TEMPO.CO, Bojonegoro - Kesenian tradisional Sandur dari Bojonegoro, Jawa Timur, kini bisa tampil bebas di pelbagai tempat. Padahal, di zaman orde baru, Sandur sempat dilarang. Pada Sabtu, 21 Mei 2016 lalu, misalnya, kesenian ini dipentaskan Grup Sandur Kembang Desa di halaman Kantor Dinas Kebudayaan dan Pariwisata (Disbudpar) Bojonegoro.
Menurut Kepala Bidang Usaha Seni dan Budaya Disbudpar Bojonegoro Imam Wahyu mengatakan teater tradisional Sandur sempat vakum sekitar 25 tahun, sejak 1965 hingga 1990-an. Namun penyebab vakumnya kesenian rakyat ini belum jelas.
Menurut Imam, di dalam pertunjukan ini ada seni Jaran Kepang yang menyuguhkan demo orang makan kaca, bakar kemenyan, hingga orang kesurupan. ”Ya, orang takut dan tidak berani menampilkan,” ujarnya pada Tempo, Senin, 22 Mei 2016.
Kesenian ini baru tampil setelah Imam bersama para seniman di Bojonegoro menggagas agar seni Sandur bisa ditampilkan kembali. Akhirnya Sandur bisa kembali tampil di acara Badan Pembina Pendidikan Pelaksanaan Pedoman Penghayatan dan Pengamala Pancasila (BP-7) di Bojonegoro sekitar 1996. “Jadi, saya yang kembali menampilkan,” ujarnya.
Dahulu, kata Imam, kesenian rakyat dengan jumlah pemain sekitar 25 orang ini digelar untuk mengucapkan syukur seusai panen raya. Ceritanya, berisi himbauan seputar masalah sosial dan lingkungan, seperti melarang menebang hutan, dan menyuruh berbuat baik sesama manusia.
Imam mengyebut kesenian sandur sebagai teater tradisional. Tokoh utamanya ada lima orang yaitu Pangsil, Petak, Balong, Cawik, dan Germo. Pangsil menggambarkan orang kaya yang sombong. Petak, Balong, dan Cawik (perempuan) menggambarkan rakyat biasa dan lugu. Sementara Germo bertugas sebagai pengatur lakon. Kelima tokoh utama ini didampingi panjak hore memegang alat musik dan menyanyi.

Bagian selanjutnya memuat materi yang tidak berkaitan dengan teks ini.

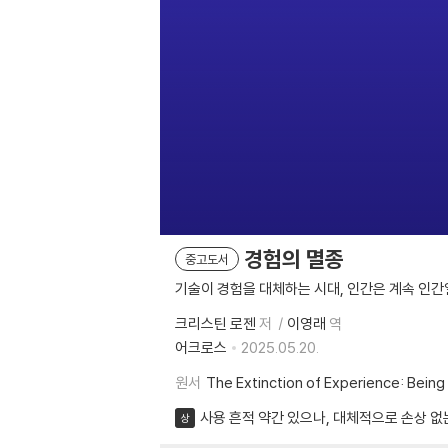
경험의 멸종
중고도서
기술이 경험을 대체하는 시대, 인간은 계속 인간
크리스틴 로젠
저
이영래
역
어크로스
2025.05.20.
원서
The Extinction of Experience: Bein
사용 흔적 약간 있으나, 대체적으로 손상 없
상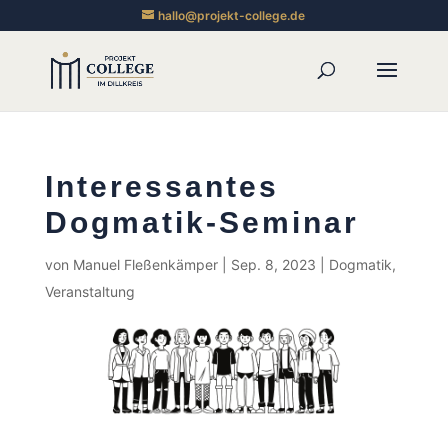
hallo@projekt-college.de
Interessantes
Dogmatik-Seminar
von
Manuel Fleßenkämper
|
Sep. 8, 2023
|
Dogmatik
,
Veranstaltung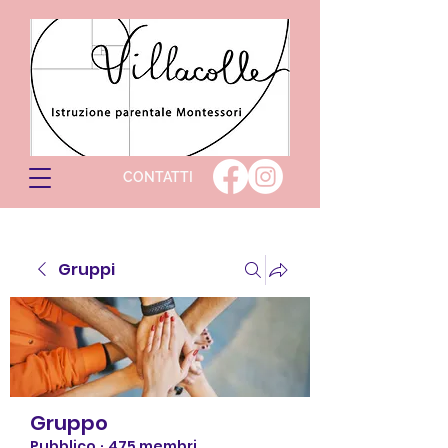
CONTATTI
Gruppi
Gruppo
Pubblico
·
475 membri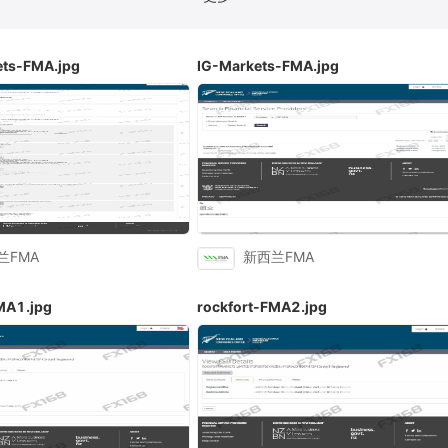
比利时FSMA
香港CGSE
德国BaFin
巴哈马S
ts-FMA.jpg
IG-Markets-FMA.jpg
FKTK
爱尔兰CBIC
以色列ISA
阿布扎比FSRA
C
科摩罗AOFA
沙特CMA
兰FMA
新西兰FMA
MA1.jpg
rockfort-FMA2.jpg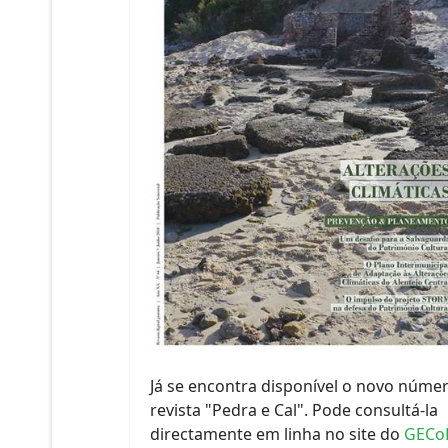
Já se encontra disponível o novo núme
revista "Pedra e Cal". Pode consultá-la
directamente em linha no site do
GECo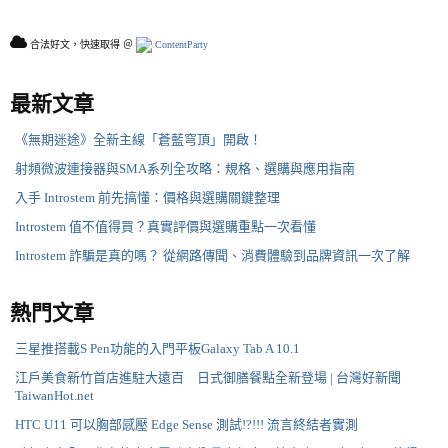
合法好文，快速取得 ＠
ContentParty
最新文章
《無期迷途》全新主線「蒼藍穹頂」開啟！
射頻微波連接器與SMA系列全攻略：規格、選購與應用指南
入手 Introstem 前先搞懂：價格與選購關鍵整理
Introstem 值不值得買？真實評價與選購重點一次看懂
Introstem 詐騙是真的嗎？ 從網路傳聞、消費體驗到品牌資訊一次了解
熱門文章
三星推搭載S Pen功能的入門平板Galaxy Tab A 10.1
江戶美食新竹首店進駐大遠百 日式御膳餐點全新登場 | 台灣好新聞
TaiwanHot.net
HTC U11 可以胸部感壓 Edge Sense 測試!?!!! 流言終結者實測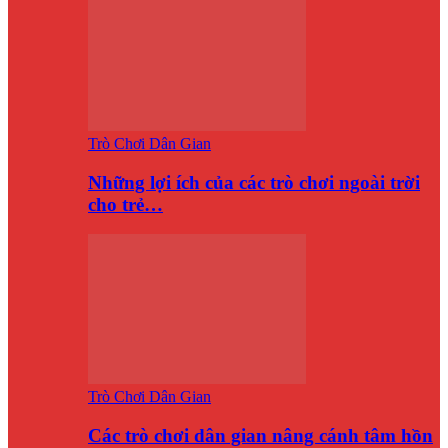
Trò Chơi Dân Gian
Những lợi ích của các trò chơi ngoài trời
cho trẻ…
Trò Chơi Dân Gian
Các trò chơi dân gian nâng cánh tâm hồn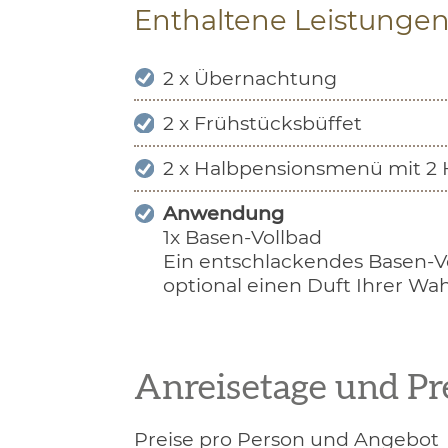
Enthaltene Leistungen
2 x Übernachtung
2 x Frühstücksbüffet
2 x Halbpensionsmenü mit 2
Anwendung
1x Basen-Vollbad
Ein entschlackendes Basen-Vo
optional einen Duft Ihrer Wah
Anreisetage und Pr
Preise pro Person und Angebot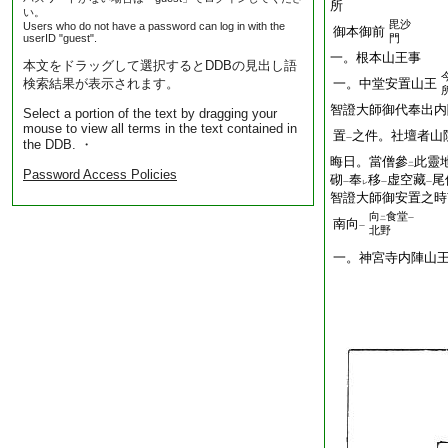
所
い。
毘沙
Users who do not have a password can log in with the
御本御前
userID "guest".
門
一。根本山王事
本文をドラッグして選択するとDDBの見出し語
検索結果が表示されます。
一。中堂安置山王
智證大師御代奉出内
Select a portion of the text by dragging your
mouse to view all terms in the text contained in
置
之件。社壇者山
一
the DDB. ・
晦日。當僧參
此靈
二
Password Access Policies
砌
奉
移
虚空藏
尾
一
レ
一
一
智證大師御安置之時
向
食堂
二
一
南向
一
北野
一。神宮寺内陣山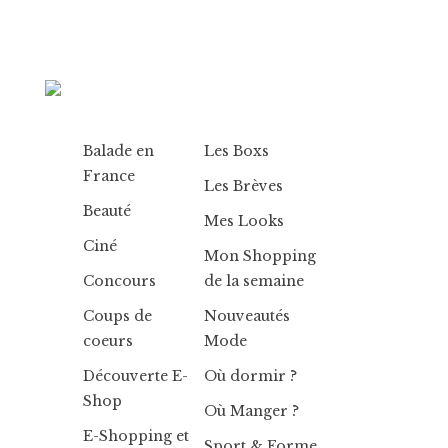
Balade en
Les Boxs
France
Les Brèves
Beauté
Mes Looks
Ciné
Mon Shopping
Concours
de la semaine
Coups de
Nouveautés
coeurs
Mode
Découverte E-
Où dormir ?
Shop
Où Manger ?
E-Shopping et
Sport & Forme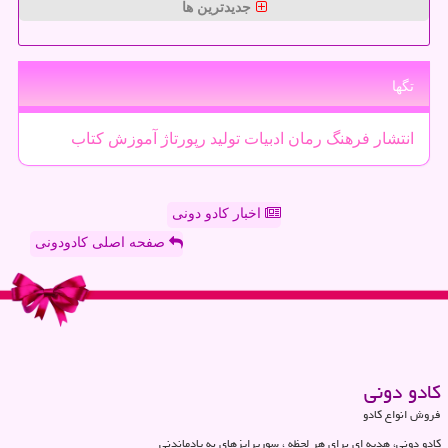
جدیدترین ها
تگها
انتشار
فرهنگ
رمان
ادبیات
تولید
رپورتاژ
آموزش
كتاب
اخبار کادو دونی
صفحه اصلی کادودونی
كادو دونی
فروش انواع کادو
کادو دونی، هدیه ای برای هر لحظه ، سورپرایزهای به یادماندنی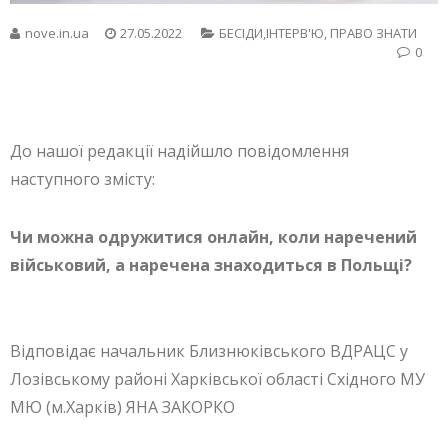
nove.in.ua
27.05.2022
БЕСIДИ,ІНТЕРВ'Ю
,
ПРАВО ЗНАТИ
0
До нашої редакції надійшло повідомлення
наступного змісту:
Чи можна одружитися онлайн, коли наречений
військовий, а наречена знаходиться в Польщі?
Відповідає начальник Близнюківського ВДРАЦС у
Лозівському районі Харківської області Східного МУ
МЮ (м.Харків) ЯНА ЗАКОРКО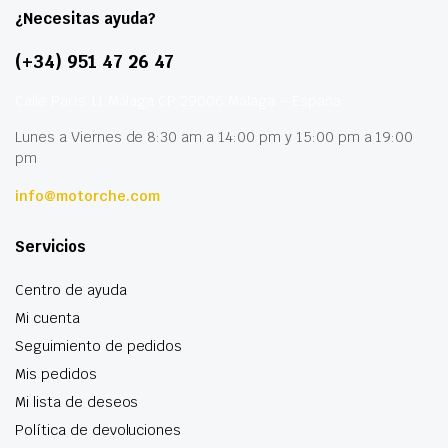
¿Necesitas ayuda?
(+34) 951 47 26 47
Calle París 11 Málaga CP 29006 Málaga – España
Lunes a Viernes de 8:30 am a 14:00 pm y 15:00 pm a 19:00
pm
info@motorche.com
Servicios
Centro de ayuda
Mi cuenta
Seguimiento de pedidos
Mis pedidos
Mi lista de deseos
Política de devoluciones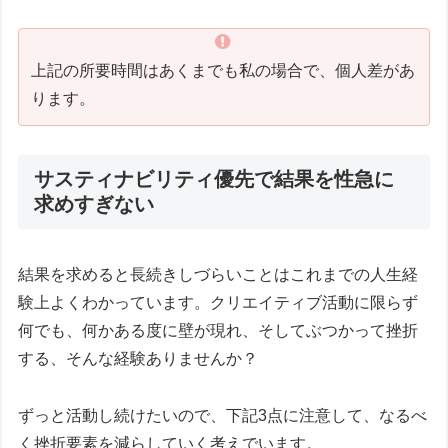
上記の所要時間はあくまでも私の場合で、個人差があ
ります。
サスティナビリティ優先で結果を性急に
求めすぎない
結果を求めると長続きしづらいことはこれまでの人生経
験上よくわかっています。クリエイティブ活動に限らず
何でも、何かある度に壁が現れ、そしてぶつかって挫折
する、そんな経験ありませんか？
ずっと活動し続けたいので、下記3点に注意して、なるべ
く挫折要素を減らしていく考えでいます。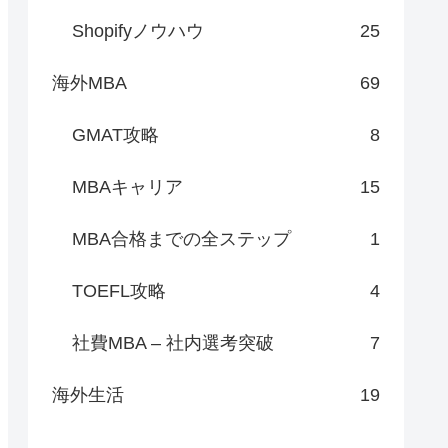
Shopifyノウハウ
25
海外MBA
69
GMAT攻略
8
MBAキャリア
15
MBA合格までの全ステップ
1
TOEFL攻略
4
社費MBA – 社内選考突破
7
海外生活
19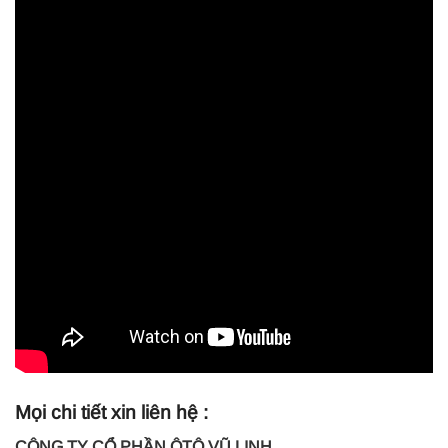
Mọi chi tiết xin liên hệ :
CÔNG TY CỔ PHẦN ÔTÔ VŨ LINH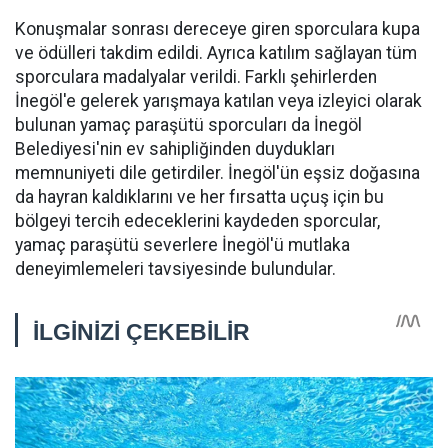
Konuşmalar sonrası dereceye giren sporculara kupa
ve ödülleri takdim edildi. Ayrıca katılım sağlayan tüm
sporculara madalyalar verildi. Farklı şehirlerden
İnegöl'e gelerek yarışmaya katılan veya izleyici olarak
bulunan yamaç paraşütü sporcuları da İnegöl
Belediyesi'nin ev sahipliğinden duydukları
memnuniyeti dile getirdiler. İnegöl'ün eşsiz doğasına
da hayran kaldıklarını ve her fırsatta uçuş için bu
bölgeyi tercih edeceklerini kaydeden sporcular,
yamaç paraşütü severlere İnegöl'ü mutlaka
deneyimlemeleri tavsiyesinde bulundular.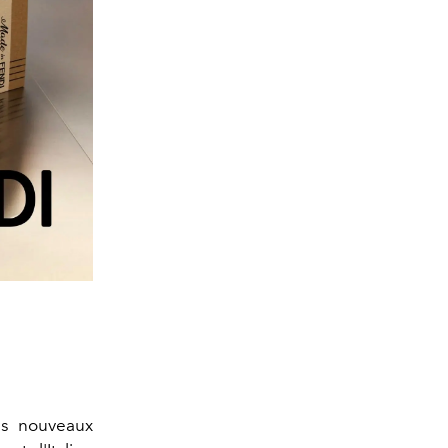
is nouveaux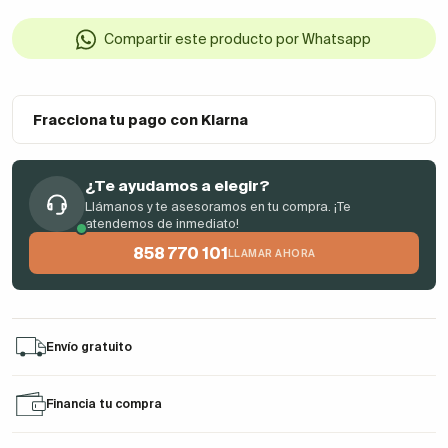
Compartir este producto por Whatsapp
Fracciona tu pago con Klarna
¿Te ayudamos a elegir?
Llámanos y te asesoramos en tu compra. ¡Te
atendemos de inmediato!
858 770 101
LLAMAR AHORA
Envío gratuito
Financia tu compra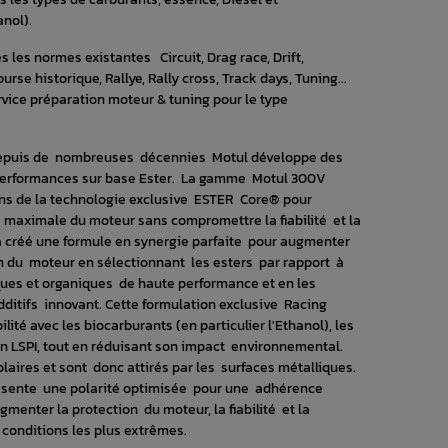
anol).
 les normes existantes Circuit, Drag race, Drift,
rse historique, Rallye, Rally cross, Track days, Tuning...
rvice préparation moteur & tuning pour le type
puis de nombreuses décennies Motul développe des
 performances sur base Ester. La gamme Motul 300V
ns de la technologie exclusive ESTER Core® pour
 maximale du moteur sans compromettre la fiabilité et la
 a créé une formule en synergie parfaite pour augmenter
n du moteur en sélectionnant les esters par rapport à
ques et organiques de haute performance et en les
ditifs innovant. Cette formulation exclusive Racing
té avec les biocarburants (en particulier l'Ethanol), les
tion LSPI, tout en réduisant son impact environnemental.
laires et sont donc attirés par les surfaces métalliques.
sente une polarité optimisée pour une adhérence
gmenter la protection du moteur, la fiabilité et la
onditions les plus extrêmes.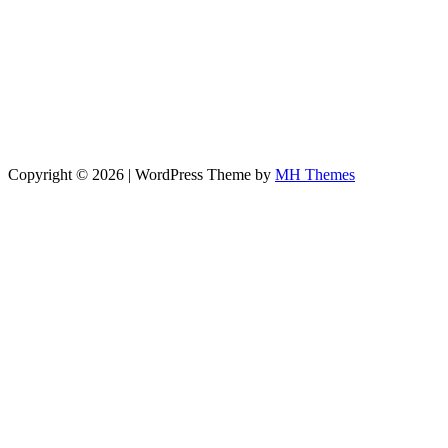
Copyright © 2026 | WordPress Theme by
MH Themes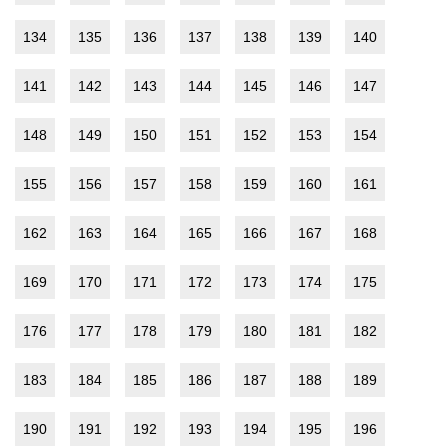
134
135
136
137
138
139
140
141
142
143
144
145
146
147
148
149
150
151
152
153
154
155
156
157
158
159
160
161
162
163
164
165
166
167
168
169
170
171
172
173
174
175
176
177
178
179
180
181
182
183
184
185
186
187
188
189
190
191
192
193
194
195
196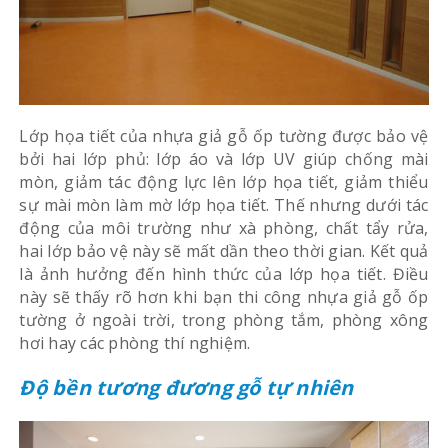
Lớp họa tiết của nhựa giả gỗ ốp tường được bảo vệ
bởi hai lớp phủ: lớp áo và lớp UV giúp chống mài
mòn, giảm tác động lực lên lớp họa tiết, giảm thiểu
sự mài mòn làm mờ lớp họa tiết. Thế nhưng dưới tác
động của môi trường như xà phòng, chất tẩy rửa,
hai lớp bảo vệ này sẽ mất dần theo thời gian. Kết quả
là ảnh hưởng đến hình thức của lớp họa tiết. Điều
này sẽ thấy rõ hơn khi bạn thi công nhựa giả gỗ ốp
tường ở ngoài trời, trong phòng tắm, phòng xông
hơi hay các phòng thí nghiệm.
Độ bền tương đương gỗ tự nhiên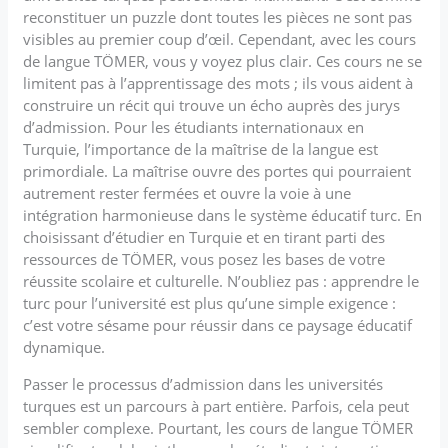
reconstituer un puzzle dont toutes les pièces ne sont pas
visibles au premier coup d’œil. Cependant, avec les cours
de langue TÖMER, vous y voyez plus clair. Ces cours ne se
limitent pas à l’apprentissage des mots ; ils vous aident à
construire un récit qui trouve un écho auprès des jurys
d’admission. Pour les étudiants internationaux en
Turquie, l’importance de la maîtrise de la langue est
primordiale. La maîtrise ouvre des portes qui pourraient
autrement rester fermées et ouvre la voie à une
intégration harmonieuse dans le système éducatif turc. En
choisissant d’étudier en Turquie et en tirant parti des
ressources de TÖMER, vous posez les bases de votre
réussite scolaire et culturelle. N’oubliez pas : apprendre le
turc pour l’université est plus qu’une simple exigence :
c’est votre sésame pour réussir dans ce paysage éducatif
dynamique.
Passer le processus d’admission dans les universités
turques est un parcours à part entière. Parfois, cela peut
sembler complexe. Pourtant, les cours de langue TÖMER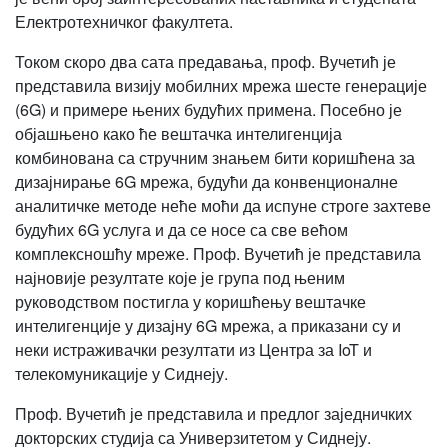
Електротехничког факултета.
Током скоро два сата предавања, проф. Вучетић је
представила визију мобилних мрежа шесте генерације
(6G) и примере њених будућих примена. Посебно је
објашњено како ће вештачка интелигенција
комбинована са стручним знањем бити коришћена за
дизајнирање 6G мрежа, будући да конвенционалне
аналитичке методе неће моћи да испуне строге захтеве
будућих 6G услуга и да се носе са све већом
комплексношћу мреже. Проф. Вучетић је представила
најновије резултате које је група под њеним
руководством постигла у коришћењу вештачке
интелигенције у дизајну 6G мрежа, а приказани су и
неки истраживачки резултати из Центра за IoT и
телекомуникације у Сиднеју.
Проф. Вучетић је представила и предлог заједничких
докторских студија са Универзитетом у Сиднеју.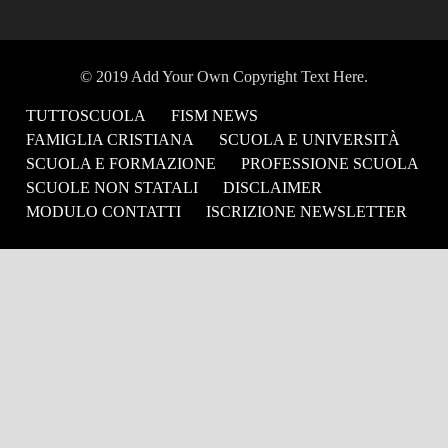
TUTTOSCUOLA
FISM NEWS
FAMIGLIA CRISTIANA
SCUOLA E UNIVERSITÀ
SCUOLA E FORMAZIONE
PROFESSIONE SCUOLA
SCUOLE NON STATALI
DISCLAIMER
MODULO CONTATTI
ISCRIZIONE NEWSLETTER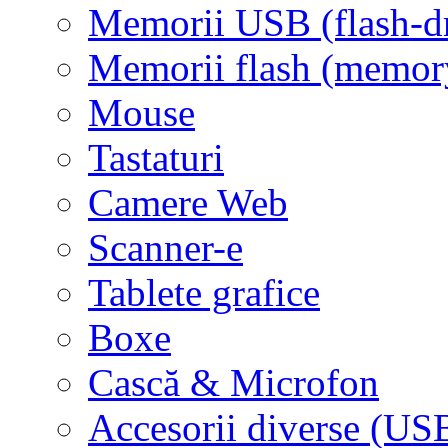
Memorii USB (flash-d
Memorii flash (memor
Mouse
Tastaturi
Camere Web
Scanner-e
Tablete grafice
Boxe
Cască & Microfon
Accesorii diverse (USB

Penggiat Budaya Bojonegoro Aries Harijanto mengatakan kesenian Sandur sempat vakum beberapa tahun silam. Nasibnya sama dengan kesenian lain, seperti Wayang Potehek, dan lainnya. Menurutnya, pertunjukan kesenian ini menggambarkan kemakmuran karena tampil usai panen raya. “Tentu ini, kesenian rakyat yang perlu dilestarikan,” tegasnya pada Tempo, Senin, 22 Mei 2016.
Kepala Badan Kesatuan Bangsa Politik dan Perlindungan Masyarakat (Bakesbangpol Linmas) Kusbiyanto mengatakan, bahwa Bojonegoro kini telah mendapatkan status dengan predikat Human Rights City atau sebagai Kota Ramah Hak Asasi Manusia (HAM), oleh Pemerintah Republik Indonesia pada 11 Desember 2015 lalu. Kabupaten ini termasuk 138 kabupaten/kota—dari total 514 kabupaten/kota di Tanah Air yang dinilai ramah HAM. “Tentu kita menjaga predikat itu,” katanya pada Tempo, Senin, 22 Mei 2016.
Soal kesenian tradisional Sandur, lanjut Kusbiyanto, secara tertulis Pemerintah tidak pernah melarang. Hanya saja kesenian Sandur, diakui jarang dipentaskan sejak 1965 hingga 1990-an. Bisa jadi, saat itu orang takut dituding macam-macam, meski hal itu tidak ada. Tentu, Bojonegoro dengan Kota ramah HAM, tetap menghormati produk kesenian rakyat, karena berisi pesan-pesan moral yang baik.”Tetap kita jaga itu,” ujar Kusbiyanto.